NGC, Discovery Readying Docs

Sep 12, 2005  •  Post A Comment

It may be premature for a fictional take on the Hurricane Katrina disaster, but nonfiction documentaries that expand on traditional news coverage are another story.

National Geographic Channel and Discovery Channel are quickly putting into production Katrina-related specials.

NGC, in particular, has two new projects in development, including a two-hour special to run in November, tentatively titled “Inside Hurricane Katrina.”

“It will not only be the story of the storm itself, but the warnings beforehand,” said John Ford, executive VP of programming. “We’re trying to gain some insight and understanding of what happened. There’s an informal rule among those of us in documentaries that about eight or nine days after an event occurs, people want to go behind the news coverage and take a more in-depth look at what happened. We’re trying to inform and shed light on the events, which is different than dramatizing.”

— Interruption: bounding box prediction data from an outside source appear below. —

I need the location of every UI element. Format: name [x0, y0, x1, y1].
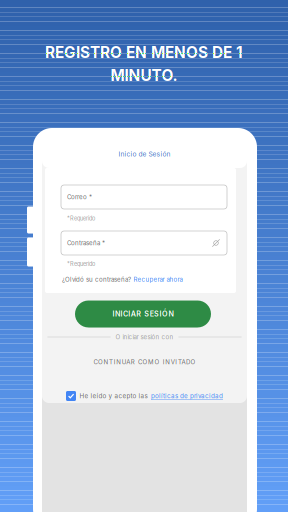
- staticText: O iniciar sesión con: [116, 333, 174, 341]
- staticText: CONTINUAR COMO INVITADO: [94, 358, 196, 366]
- staticText: políticas de privacidad: [151, 392, 223, 400]
- staticText: Correo *: [67, 193, 92, 201]
- staticText: Recuperar ahora: [134, 276, 182, 283]
- staticText: REGISTRO EN MENOS DE 1: [45, 43, 243, 62]
- button[interactable]: Recuperar ahora: [134, 276, 182, 283]
- staticText: ¿Olvidó su contraseña?: [62, 276, 131, 283]
- button[interactable]: He leído y acepto las: [50, 390, 240, 402]
- staticText: *Requerido: [67, 261, 95, 267]
- button[interactable]: CONTINUAR COMO INVITADO: [50, 356, 240, 368]
- staticText: Inicio de Sesión: [118, 150, 170, 158]
- staticText: MINUTO.: [110, 66, 178, 85]
- staticText: INICIAR SESIÓN: [113, 310, 174, 318]
- button[interactable]: INICIAR SESIÓN: [75, 300, 211, 328]
- staticText: Contraseña *: [67, 239, 105, 247]
- staticText: *Requerido: [67, 215, 95, 222]
- staticText: He leído y acepto las: [80, 392, 148, 400]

The special’s production company has not yet been named as negotiations are still being finalized.

NGC, which is co-owned by Fox Cable Networks and National Geographic Television & Film, will also put into production a Hurricane Katrina episode of “National Geographic Explorer” to run in January that will delve into the science of the storm-the protection devices that were in place, and how the prevention of flooding over the past few decades made a disaster more likely.

The network also plans to rework a show, “Mega Structures: North Sea Wall,” on a levee built by the Dutch to keep out the North Sea.

“The Dutch had a disastrous storm in 1953. As a result of that they went on a 25-year building project to basically storm-proof themselves,” Mr. Ford said. “We’re revising and rewriting it in the wake of Katrina.”

NGC competitor Discovery Channel is likewise readying several projects, though details are not yet available. Last week Discovery Channel presented the first cable documentary special on the disaster, “Killer Hurricane: Anatomy of Katrina.”

“Whether it was the Yugoslavia film we did or the tsunami program we did, and now with Katrina, Discovery has been very consistent in getting out shortly after these situations occur to provide context to viewers about why and how they happened,” said Elizabeth Hillman, VP of communications for Discovery.